Task requirements: Would you please copy all of the data exactly, skipping the images?
# # # # #
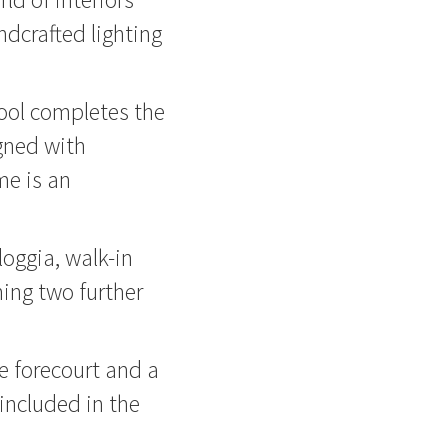
dcrafted lighting
ool completes the
igned with
me is an
loggia, walk-in
ing two further
e forecourt and a
included in the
# # # # #
Exercise output:
dcrafted lighting
ool completes the
igned with
me is an
loggia, walk-in
ing two further
e forecourt and a
included in the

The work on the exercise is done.